Let’s be clear about one thing from the start: the G20 is a huge and vital communication and consensus machine. It is safe to say that 10,000 representatives from politics, society, business, science, academia and the media are involved in its work worldwide. Part of the charm of the G20 is that it achieves dialogue and cooperation between countries with different models and levels of development without relying on outdated bloc affiliations. A G20 president that sets a good narrative can be effective even if no joint resolutions are reached.
Nevertheless, the G20 becomes a paper tiger if members’ vetoes block anything but the lowest common denominator and if the domestic implementation of collective commitments is not ensured over successive presidencies. The problem is compounded when a large number of countries experience change at the top or political upheaval. Nearly half of the heads of state and government invited to Hamburg were not in office when the 2030 Agenda was approved in 2015. What is more, over a third of G20 countries face major political crises.
But the G20 must not allow individual members or collective amnesia to prevent common challenges being tackled. Who speaks today of the G20 resolution adopted in Brisbane in 2014 to narrow the gap between male and female employment rates by 25 % by 2025? What is actually being done to implement the Antalya commitment (2015) to reduce the number of young people at greatest risk of being permanently excluded from the labour market by 15 % by 2025? And what has become of the commitment made in 2016 in Hangzhou to take effective action on climate change?
Maybe it is time for a variable-speed G20. Some things work only if everyone is on board – like banking regulation. But there are also areas – such as inequality and inclusion, climate and oceans – where subgroups can make a difference. For example, a joint learning process could be set up in the G20 for the transformation of rustbelts. The G20 as a group could recognise such initiatives and provide a framework for them.

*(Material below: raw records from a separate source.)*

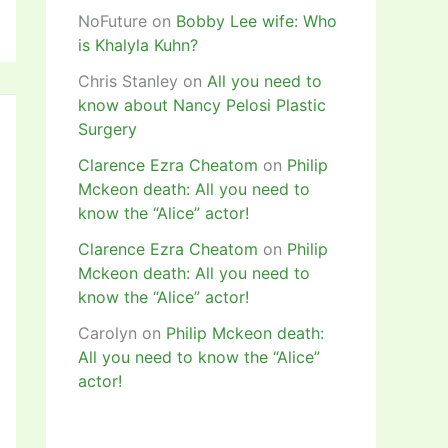
NoFuture
on
Bobby Lee wife: Who
is Khalyla Kuhn?
Chris Stanley
on
All you need to
know about Nancy Pelosi Plastic
Surgery
Clarence Ezra Cheatom
on
Philip
Mckeon death: All you need to
know the “Alice” actor!
Clarence Ezra Cheatom
on
Philip
Mckeon death: All you need to
know the “Alice” actor!
Carolyn
on
Philip Mckeon death:
All you need to know the “Alice”
actor!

The 2030 Agenda lends itself a useful vehicle for such variable implementation geometry. At present, however, advances in new directions are impeded by conceptual and institutional path dependencies. Too many governments and workstreams see the 2030 Agenda as a programme for poorer countries and dismiss its universality. The result is a reductive understanding of collective action that refers only to third parties, not to the G20 countries themselves.
Institutional structures reinforce this approach. The mandate of the G20 Development Working Group (DWG) has been extended to include strengthening and coordinating the G20’s role in promoting globally sustainable development. But in its composition, the DWG is still defined by traditional development-cooperation agencies and struggles to adapt to its new role. At the same time, line-ministry directorates balk at DWG coordination, often avoid implementing the 2030 Agenda in G20 countries themselves and outsource it into cooperation with poorer countries.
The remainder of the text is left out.